== Dataset entries

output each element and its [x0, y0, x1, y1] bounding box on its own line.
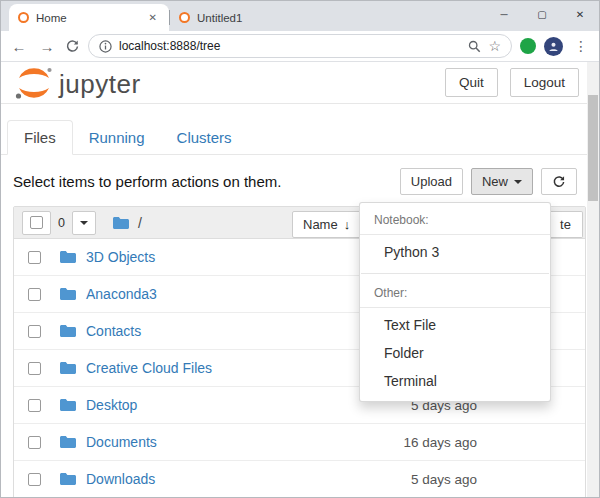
tab-title: Home — [36, 12, 139, 24]
action-buttons: Upload New — [400, 168, 577, 195]
refresh-icon — [552, 175, 566, 189]
bookmark-star-icon[interactable]: ☆ — [488, 39, 501, 53]
auth-buttons: Quit Logout — [445, 68, 579, 97]
window-controls: ─ ▢ ✕ — [485, 1, 599, 27]
jupyter-header: jupyter Quit Logout — [1, 62, 587, 104]
back-icon[interactable]: ← — [9, 39, 29, 54]
select-hint-text: Select items to perform actions on them. — [13, 173, 281, 190]
file-modified: 16 days ago — [403, 435, 477, 450]
menu-item-python3[interactable]: Python 3 — [360, 238, 550, 266]
jupyter-favicon-icon — [18, 12, 29, 23]
browser-tab-home[interactable]: Home ✕ — [9, 4, 169, 31]
minimize-button[interactable]: ─ — [485, 1, 523, 27]
file-name-link[interactable]: Desktop — [86, 397, 137, 413]
caret-down-icon — [80, 221, 88, 225]
row-checkbox[interactable] — [28, 325, 41, 338]
file-row: Documents 16 days ago — [14, 424, 585, 461]
folder-icon — [59, 398, 77, 412]
browser-menu-icon[interactable]: ⋮ — [571, 38, 591, 54]
sort-label: Name — [303, 217, 338, 232]
menu-item-text-file[interactable]: Text File — [360, 311, 550, 339]
new-menu-dropdown: Notebook: Python 3 Other: Text File Fold… — [359, 202, 551, 402]
file-row: Downloads 5 days ago — [14, 461, 585, 497]
new-button-label: New — [482, 174, 508, 189]
tab-close-icon[interactable]: ✕ — [146, 11, 160, 24]
folder-icon — [112, 216, 130, 230]
file-name-link[interactable]: Documents — [86, 434, 157, 450]
clipped-header-button[interactable]: te — [549, 211, 583, 238]
quit-button[interactable]: Quit — [445, 68, 498, 97]
jupyter-page: jupyter Quit Logout Files Running Cluste… — [1, 62, 599, 497]
new-dropdown-button[interactable]: New — [471, 168, 533, 195]
row-checkbox[interactable] — [28, 362, 41, 375]
sort-by-name-button[interactable]: Name ↓ — [292, 211, 361, 238]
browser-toolbar: ← → localhost:8888/tree ☆ ⋮ — [1, 31, 599, 62]
file-name-link[interactable]: Contacts — [86, 323, 141, 339]
select-dropdown-toggle[interactable] — [72, 211, 96, 235]
reload-icon[interactable] — [65, 39, 80, 54]
logout-button[interactable]: Logout — [510, 68, 579, 97]
menu-item-terminal[interactable]: Terminal — [360, 367, 550, 395]
caret-down-icon — [514, 180, 522, 184]
folder-icon — [59, 472, 77, 486]
row-checkbox[interactable] — [28, 399, 41, 412]
extension-icon[interactable] — [520, 38, 536, 54]
address-bar[interactable]: localhost:8888/tree ☆ — [88, 34, 512, 58]
tab-title: Untitled1 — [197, 12, 321, 24]
row-checkbox[interactable] — [28, 251, 41, 264]
jupyter-logo-icon — [13, 65, 55, 101]
zoom-icon[interactable] — [468, 40, 481, 53]
site-info-icon[interactable] — [99, 40, 112, 53]
jupyter-favicon-icon — [179, 12, 190, 23]
file-name-link[interactable]: Creative Cloud Files — [86, 360, 212, 376]
row-checkbox[interactable] — [28, 288, 41, 301]
jupyter-logo-text: jupyter — [59, 69, 141, 100]
forward-icon[interactable]: → — [37, 39, 57, 54]
browser-tab-untitled1[interactable]: Untitled1 — [170, 4, 330, 31]
folder-icon — [59, 435, 77, 449]
select-all-checkbox[interactable] — [30, 216, 43, 229]
breadcrumb-root-link[interactable]: / — [138, 215, 142, 231]
browser-tabstrip: Home ✕ Untitled1 ─ ▢ ✕ — [1, 1, 599, 31]
select-all-checkbox-button[interactable] — [22, 211, 51, 235]
jupyter-logo: jupyter — [13, 65, 141, 101]
tab-running[interactable]: Running — [73, 121, 161, 154]
refresh-list-button[interactable] — [541, 168, 577, 195]
selected-count: 0 — [58, 216, 65, 230]
folder-icon — [59, 324, 77, 338]
upload-button[interactable]: Upload — [400, 168, 463, 195]
menu-header-notebook: Notebook: — [360, 208, 550, 235]
file-name-link[interactable]: 3D Objects — [86, 249, 155, 265]
row-checkbox[interactable] — [28, 473, 41, 486]
folder-icon — [59, 250, 77, 264]
sort-descending-arrow-icon: ↓ — [344, 217, 351, 232]
page-scrollbar[interactable] — [587, 62, 599, 497]
folder-icon — [59, 361, 77, 375]
file-name-link[interactable]: Anaconda3 — [86, 286, 157, 302]
folder-icon — [59, 287, 77, 301]
url-text[interactable]: localhost:8888/tree — [119, 39, 220, 53]
action-row: Select items to perform actions on them.… — [1, 155, 587, 206]
row-checkbox[interactable] — [28, 436, 41, 449]
maximize-button[interactable]: ▢ — [523, 1, 561, 27]
jupyter-tabs: Files Running Clusters — [1, 120, 587, 155]
menu-item-folder[interactable]: Folder — [360, 339, 550, 367]
menu-header-other: Other: — [360, 281, 550, 308]
file-modified: 5 days ago — [411, 472, 477, 487]
tab-files[interactable]: Files — [7, 120, 73, 155]
file-name-link[interactable]: Downloads — [86, 471, 155, 487]
breadcrumb: / — [112, 215, 142, 231]
browser-window: Home ✕ Untitled1 ─ ▢ ✕ ← → localhost:888… — [0, 0, 600, 498]
profile-avatar[interactable] — [544, 37, 563, 56]
scrollbar-thumb[interactable] — [588, 95, 598, 201]
close-button[interactable]: ✕ — [561, 1, 599, 27]
tab-clusters[interactable]: Clusters — [161, 121, 248, 154]
menu-divider — [361, 273, 549, 274]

====

Problem to work on: You are asked to reproduce each line above exactly, but to exclude the pictures.

Output for this task:
output each element and its [x0, y0, x1, y1] bounding box on its own line.
tab-title: Home — [36, 12, 139, 24]
action-buttons: Upload New — [400, 168, 577, 195]
refresh-icon — [552, 175, 566, 189]
bookmark-star-icon[interactable]: ☆ — [488, 39, 501, 53]
auth-buttons: Quit Logout — [445, 68, 579, 97]
window-controls: ─ ▢ ✕ — [485, 1, 599, 27]
jupyter-header: jupyter Quit Logout — [1, 62, 587, 104]
back-icon[interactable]: ← — [9, 39, 29, 54]
select-hint-text: Select items to perform actions on them. — [13, 173, 281, 190]
file-modified: 16 days ago — [403, 435, 477, 450]
menu-item-python3[interactable]: Python 3 — [360, 238, 550, 266]
jupyter-favicon-icon — [18, 12, 29, 23]
browser-tab-home[interactable]: Home ✕ — [9, 4, 169, 31]
minimize-button[interactable]: ─ — [485, 1, 523, 27]
file-name-link[interactable]: Desktop — [86, 397, 137, 413]
caret-down-icon — [80, 221, 88, 225]
row-checkbox[interactable] — [28, 325, 41, 338]
file-row: Documents 16 days ago — [14, 424, 585, 461]
folder-icon — [59, 398, 77, 412]
browser-menu-icon[interactable]: ⋮ — [571, 38, 591, 54]
sort-label: Name — [303, 217, 338, 232]
menu-item-text-file[interactable]: Text File — [360, 311, 550, 339]
new-menu-dropdown: Notebook: Python 3 Other: Text File Fold… — [359, 202, 551, 402]
file-row: Downloads 5 days ago — [14, 461, 585, 497]
new-button-label: New — [482, 174, 508, 189]
tab-close-icon[interactable]: ✕ — [146, 11, 160, 24]
folder-icon — [112, 216, 130, 230]
file-name-link[interactable]: Documents — [86, 434, 157, 450]
clipped-header-button[interactable]: te — [549, 211, 583, 238]
quit-button[interactable]: Quit — [445, 68, 498, 97]
jupyter-page: jupyter Quit Logout Files Running Cluste… — [1, 62, 599, 497]
new-dropdown-button[interactable]: New — [471, 168, 533, 195]
row-checkbox[interactable] — [28, 362, 41, 375]
sort-by-name-button[interactable]: Name ↓ — [292, 211, 361, 238]
browser-toolbar: ← → localhost:8888/tree ☆ ⋮ — [1, 31, 599, 62]
file-name-link[interactable]: Contacts — [86, 323, 141, 339]
select-dropdown-toggle[interactable] — [72, 211, 96, 235]
reload-icon[interactable] — [65, 39, 80, 54]
logout-button[interactable]: Logout — [510, 68, 579, 97]
menu-item-terminal[interactable]: Terminal — [360, 367, 550, 395]
caret-down-icon — [514, 180, 522, 184]
folder-icon — [59, 472, 77, 486]
row-checkbox[interactable] — [28, 399, 41, 412]
extension-icon[interactable] — [520, 38, 536, 54]
address-bar[interactable]: localhost:8888/tree ☆ — [88, 34, 512, 58]
tab-title: Untitled1 — [197, 12, 321, 24]
row-checkbox[interactable] — [28, 251, 41, 264]
jupyter-logo-icon — [13, 65, 55, 101]
zoom-icon[interactable] — [468, 40, 481, 53]
site-info-icon[interactable] — [99, 40, 112, 53]
jupyter-favicon-icon — [179, 12, 190, 23]
file-name-link[interactable]: Creative Cloud Files — [86, 360, 212, 376]
row-checkbox[interactable] — [28, 288, 41, 301]
jupyter-logo-text: jupyter — [59, 69, 141, 100]
forward-icon[interactable]: → — [37, 39, 57, 54]
browser-tab-untitled1[interactable]: Untitled1 — [170, 4, 330, 31]
folder-icon — [59, 435, 77, 449]
select-all-checkbox[interactable] — [30, 216, 43, 229]
breadcrumb-root-link[interactable]: / — [138, 215, 142, 231]
browser-tabstrip: Home ✕ Untitled1 ─ ▢ ✕ — [1, 1, 599, 31]
select-all-checkbox-button[interactable] — [22, 211, 51, 235]
jupyter-logo: jupyter — [13, 65, 141, 101]
tab-running[interactable]: Running — [73, 121, 161, 154]
refresh-list-button[interactable] — [541, 168, 577, 195]
selected-count: 0 — [58, 216, 65, 230]
folder-icon — [59, 324, 77, 338]
upload-button[interactable]: Upload — [400, 168, 463, 195]
menu-header-notebook: Notebook: — [360, 208, 550, 235]
file-name-link[interactable]: 3D Objects — [86, 249, 155, 265]
row-checkbox[interactable] — [28, 473, 41, 486]
folder-icon — [59, 250, 77, 264]
sort-descending-arrow-icon: ↓ — [344, 217, 351, 232]
page-scrollbar[interactable] — [587, 62, 599, 497]
folder-icon — [59, 361, 77, 375]
file-name-link[interactable]: Anaconda3 — [86, 286, 157, 302]
folder-icon — [59, 287, 77, 301]
url-text[interactable]: localhost:8888/tree — [119, 39, 220, 53]
action-row: Select items to perform actions on them.… — [1, 155, 587, 206]
row-checkbox[interactable] — [28, 436, 41, 449]
maximize-button[interactable]: ▢ — [523, 1, 561, 27]
jupyter-tabs: Files Running Clusters — [1, 120, 587, 155]
menu-item-folder[interactable]: Folder — [360, 339, 550, 367]
menu-header-other: Other: — [360, 281, 550, 308]
file-modified: 5 days ago — [411, 472, 477, 487]
tab-files[interactable]: Files — [7, 120, 73, 155]
file-name-link[interactable]: Downloads — [86, 471, 155, 487]
breadcrumb: / — [112, 215, 142, 231]
browser-window: Home ✕ Untitled1 ─ ▢ ✕ ← → localhost:888… — [0, 0, 600, 498]
profile-avatar[interactable] — [544, 37, 563, 56]
scrollbar-thumb[interactable] — [588, 95, 598, 201]
close-button[interactable]: ✕ — [561, 1, 599, 27]
tab-clusters[interactable]: Clusters — [161, 121, 248, 154]
menu-divider — [361, 273, 549, 274]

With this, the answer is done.